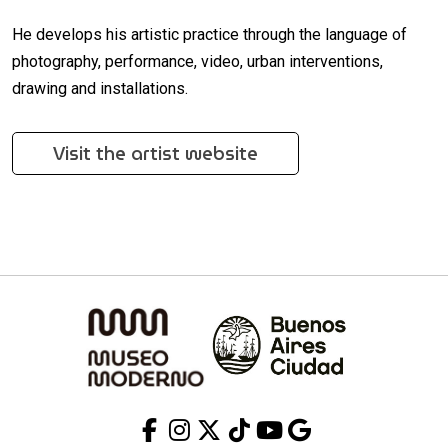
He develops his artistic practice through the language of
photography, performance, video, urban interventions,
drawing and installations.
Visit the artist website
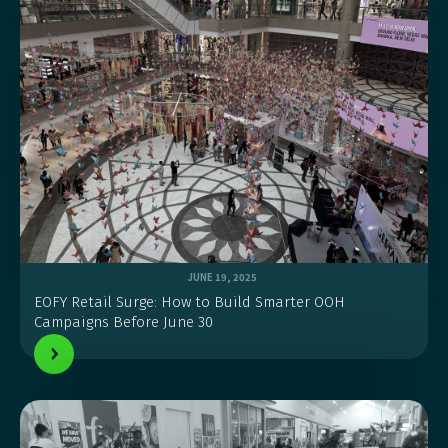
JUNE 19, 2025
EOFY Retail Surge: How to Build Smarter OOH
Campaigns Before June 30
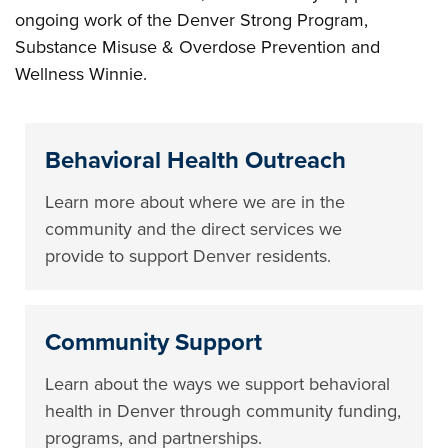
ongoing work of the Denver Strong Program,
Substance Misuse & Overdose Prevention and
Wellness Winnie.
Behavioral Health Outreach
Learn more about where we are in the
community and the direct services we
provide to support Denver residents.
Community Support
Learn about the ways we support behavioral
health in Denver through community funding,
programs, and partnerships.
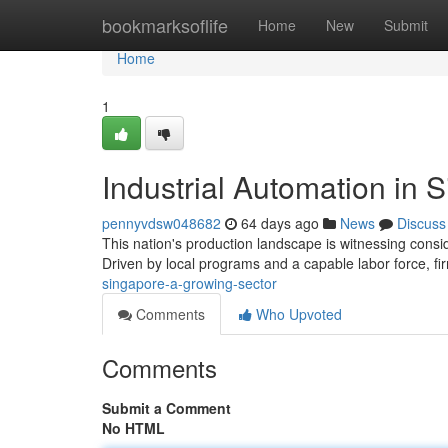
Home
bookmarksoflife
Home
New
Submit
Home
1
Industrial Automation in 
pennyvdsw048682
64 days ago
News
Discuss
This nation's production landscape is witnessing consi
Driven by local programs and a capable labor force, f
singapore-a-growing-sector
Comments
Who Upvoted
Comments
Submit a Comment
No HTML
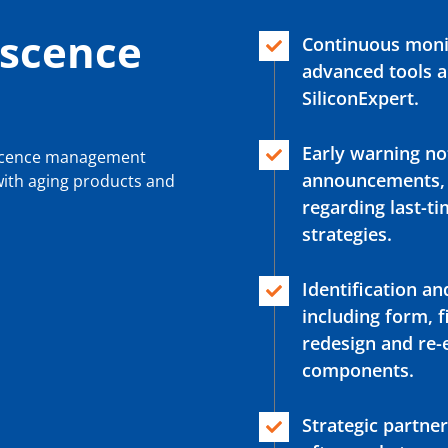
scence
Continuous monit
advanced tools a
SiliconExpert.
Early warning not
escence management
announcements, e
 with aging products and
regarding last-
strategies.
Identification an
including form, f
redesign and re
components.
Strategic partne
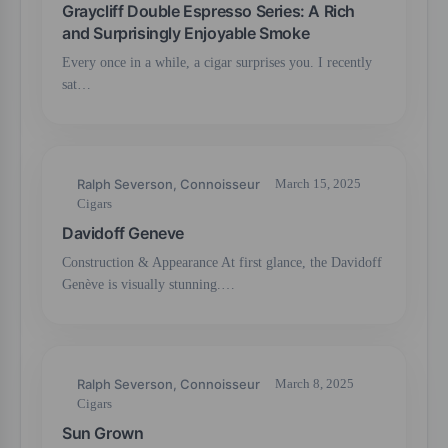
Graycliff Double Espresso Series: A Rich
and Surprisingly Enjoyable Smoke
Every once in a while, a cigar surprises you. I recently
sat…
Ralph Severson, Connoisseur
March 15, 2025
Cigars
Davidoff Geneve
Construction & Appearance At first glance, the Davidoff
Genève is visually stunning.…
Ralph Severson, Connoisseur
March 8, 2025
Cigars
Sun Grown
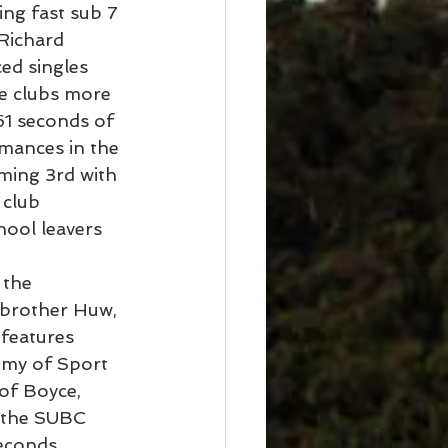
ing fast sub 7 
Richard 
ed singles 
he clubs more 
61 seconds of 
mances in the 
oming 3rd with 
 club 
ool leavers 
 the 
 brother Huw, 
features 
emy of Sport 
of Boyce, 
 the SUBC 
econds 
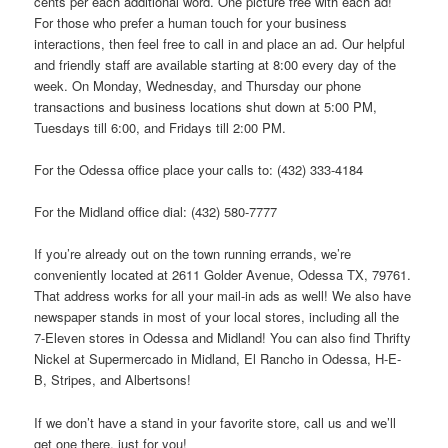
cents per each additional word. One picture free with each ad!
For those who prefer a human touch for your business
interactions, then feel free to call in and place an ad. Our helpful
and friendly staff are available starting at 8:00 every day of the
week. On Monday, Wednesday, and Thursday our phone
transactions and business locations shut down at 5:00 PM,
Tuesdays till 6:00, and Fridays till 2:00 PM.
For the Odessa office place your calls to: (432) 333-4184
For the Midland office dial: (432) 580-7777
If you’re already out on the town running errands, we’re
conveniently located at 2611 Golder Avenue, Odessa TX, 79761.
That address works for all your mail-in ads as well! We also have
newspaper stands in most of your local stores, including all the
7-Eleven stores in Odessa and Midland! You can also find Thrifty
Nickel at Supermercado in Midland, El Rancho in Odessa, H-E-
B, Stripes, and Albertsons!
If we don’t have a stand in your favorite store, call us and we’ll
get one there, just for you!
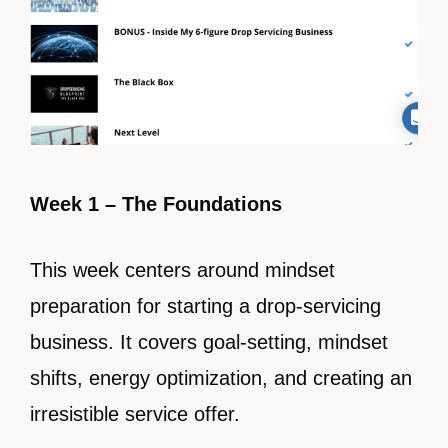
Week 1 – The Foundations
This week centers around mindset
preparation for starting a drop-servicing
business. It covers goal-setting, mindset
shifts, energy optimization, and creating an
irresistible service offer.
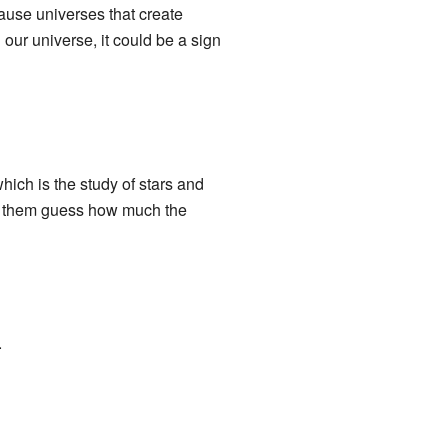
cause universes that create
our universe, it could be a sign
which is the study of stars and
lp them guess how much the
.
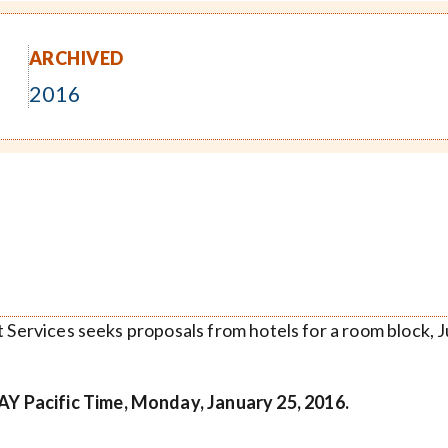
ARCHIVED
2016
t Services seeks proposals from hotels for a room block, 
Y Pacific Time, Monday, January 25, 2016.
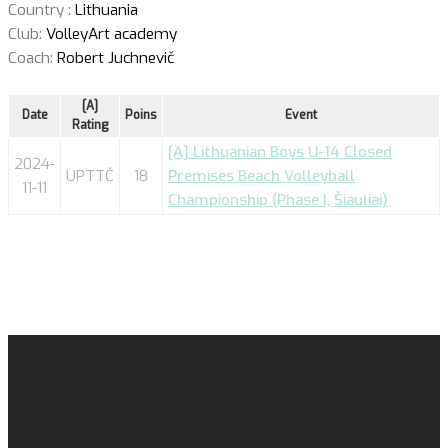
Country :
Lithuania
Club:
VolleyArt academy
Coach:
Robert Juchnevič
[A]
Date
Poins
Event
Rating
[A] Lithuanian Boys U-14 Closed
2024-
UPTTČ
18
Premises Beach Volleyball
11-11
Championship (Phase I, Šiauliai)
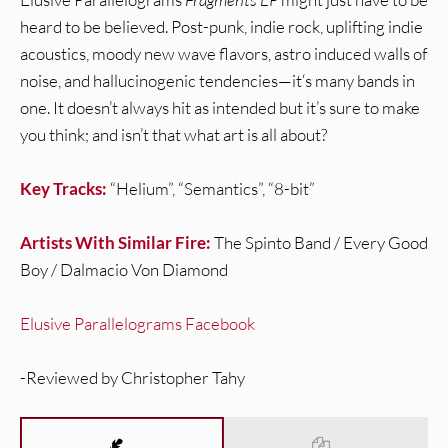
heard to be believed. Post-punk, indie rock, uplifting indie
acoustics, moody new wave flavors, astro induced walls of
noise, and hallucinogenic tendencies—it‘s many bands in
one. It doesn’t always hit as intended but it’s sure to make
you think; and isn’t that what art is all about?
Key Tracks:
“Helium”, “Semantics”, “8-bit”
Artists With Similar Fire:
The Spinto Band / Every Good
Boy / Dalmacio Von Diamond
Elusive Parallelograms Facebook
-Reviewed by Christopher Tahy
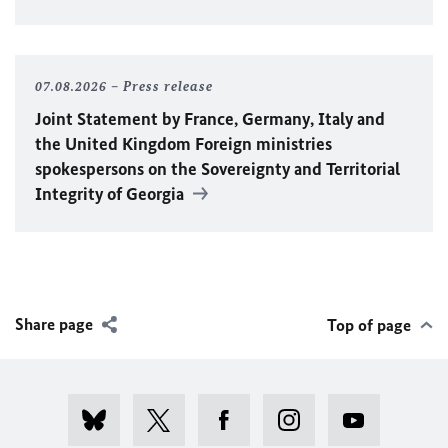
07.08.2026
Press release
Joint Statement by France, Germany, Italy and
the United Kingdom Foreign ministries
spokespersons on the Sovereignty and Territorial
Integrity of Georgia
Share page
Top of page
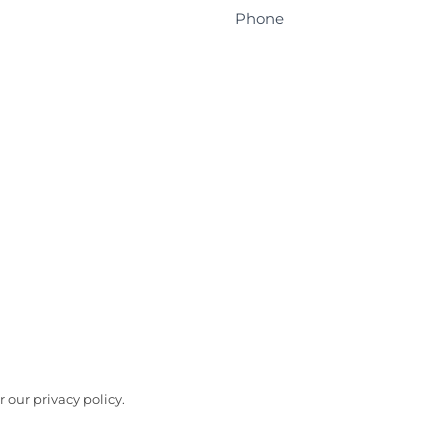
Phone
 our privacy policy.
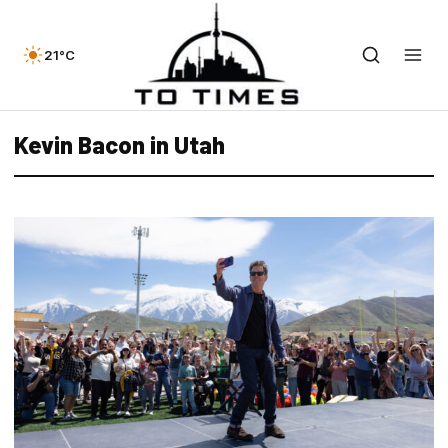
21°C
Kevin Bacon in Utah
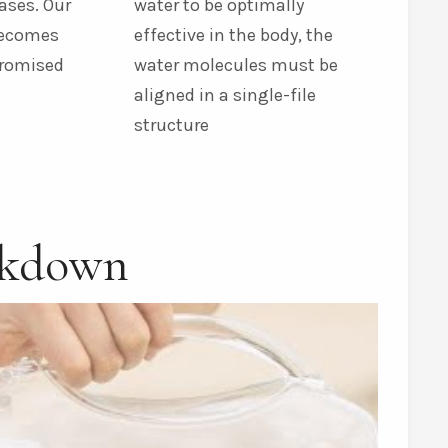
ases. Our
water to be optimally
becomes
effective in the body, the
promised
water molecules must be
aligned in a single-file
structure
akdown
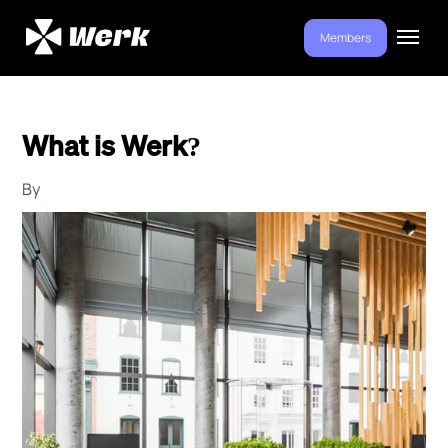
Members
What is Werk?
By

* [Exercise] Look for the string "office" in the listing above and copy every line holding it.

* [Response for this exercise]
For the Odessa office place your calls to: (432) 333-4184
For the Midland office dial: (432) 580-7777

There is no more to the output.